Potter et al. (1947) collected sets of spectrograms depicting all of
the vowels and consonants of English, and suggested ways in which to
interpret the patterns they observed. They created a terminology that
included terms in use today such as "stop gap" and "voice bar." In
attempting to extract a common property for a stop consonant before
different vowels, they defined the concept of the "hub." The "hub"
is the ideal value for the second formant in each consonant. According
to their observations, the second formant hub was quite useful in
distinguishing between consonants having different places of
articulation in English (e.g., /b/ vs /d/ vs /g/). The authors
observed a fairly constant hub for /b/ before different vowels, see
examples in
Fig. 15, 3 and for
/d/, but they said the hub for /g/ was variable across vowel context.
The investigation of the perceptual importance of various acoustic
cues to a given phonetic contrast began with the use of the Pattern
Playback machine at Haskins Laboratories (Cooper et al., 1951).
Delattre, Liberman, Cooper, and their associates created stylized
versions of syllables in an effort to determine the acoustic cues
sufficient for the synthesis of selected phonetic contrasts. This
extensive line of research culminated in a publication suggesting
explicit rules for the synthesis of English speech sounds, in which
Frances Ingemann collected together a body of "synthesis-by-art"
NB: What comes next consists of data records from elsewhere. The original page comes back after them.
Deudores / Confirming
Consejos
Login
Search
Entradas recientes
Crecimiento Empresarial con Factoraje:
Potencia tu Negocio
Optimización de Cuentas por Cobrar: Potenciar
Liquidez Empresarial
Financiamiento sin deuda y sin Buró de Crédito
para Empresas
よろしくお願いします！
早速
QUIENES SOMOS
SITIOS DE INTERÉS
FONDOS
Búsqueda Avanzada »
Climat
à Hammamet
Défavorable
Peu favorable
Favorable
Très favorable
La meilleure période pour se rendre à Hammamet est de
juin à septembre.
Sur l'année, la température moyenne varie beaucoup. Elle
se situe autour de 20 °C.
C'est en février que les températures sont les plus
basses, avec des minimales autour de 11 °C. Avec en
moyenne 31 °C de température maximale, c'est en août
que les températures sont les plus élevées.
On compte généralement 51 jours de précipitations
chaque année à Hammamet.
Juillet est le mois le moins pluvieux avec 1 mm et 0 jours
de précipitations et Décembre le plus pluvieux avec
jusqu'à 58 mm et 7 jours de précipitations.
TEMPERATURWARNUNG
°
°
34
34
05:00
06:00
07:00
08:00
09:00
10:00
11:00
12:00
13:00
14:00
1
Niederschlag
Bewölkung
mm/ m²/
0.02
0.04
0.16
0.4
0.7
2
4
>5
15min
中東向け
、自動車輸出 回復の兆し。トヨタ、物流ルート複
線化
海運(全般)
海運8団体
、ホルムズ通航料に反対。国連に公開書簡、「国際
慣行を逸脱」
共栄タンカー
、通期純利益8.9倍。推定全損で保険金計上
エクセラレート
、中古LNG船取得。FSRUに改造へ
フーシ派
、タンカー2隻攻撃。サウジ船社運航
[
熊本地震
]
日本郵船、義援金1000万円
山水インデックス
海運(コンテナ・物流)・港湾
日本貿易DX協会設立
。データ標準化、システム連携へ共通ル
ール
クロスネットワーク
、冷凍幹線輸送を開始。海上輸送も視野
knowledge that was based on experience with the Pattern Playback
(Liberman et al., 1959).
The research suggested the importance of formant frequencies,
formant frequency motions, spectral peaks in noise bursts, and
the relative timing of onsets in different frequency regions as
cues for voicing, manner, and place of articulation of consonants.
The researchers emphasized the encoded nature of speech (Liberman
et al., 1967) in that the acoustic cues to the identity of a phoneme
were spread out in time so as to overlap with cues for adjacent
phonemes, and the cues were context dependent -- for example the same
plosive burst spectrum was heard as a different consonant depending
on the vowel pattern that followed (Cooper et al., 1952). There
appeared to be no one invariant acoustic cue signaling the presence
of a given stop consonant; rather the consonantal identity would
have to be inferred from the formant transitions into an adjacent
vowel. The most interesting descriptive solution to this perceptual
paradox was the locus theory (Delattre et al., 1955), which
characterized the onset frequency of the second formant motion for
a consonant-vowel transition in terms of an invisible consonant locus.
The locus was determined by extrapolating backward about 50 ms from
observed formant transitions for a given consonant before various
vowels, Fig. 16. The importance of a virtual
|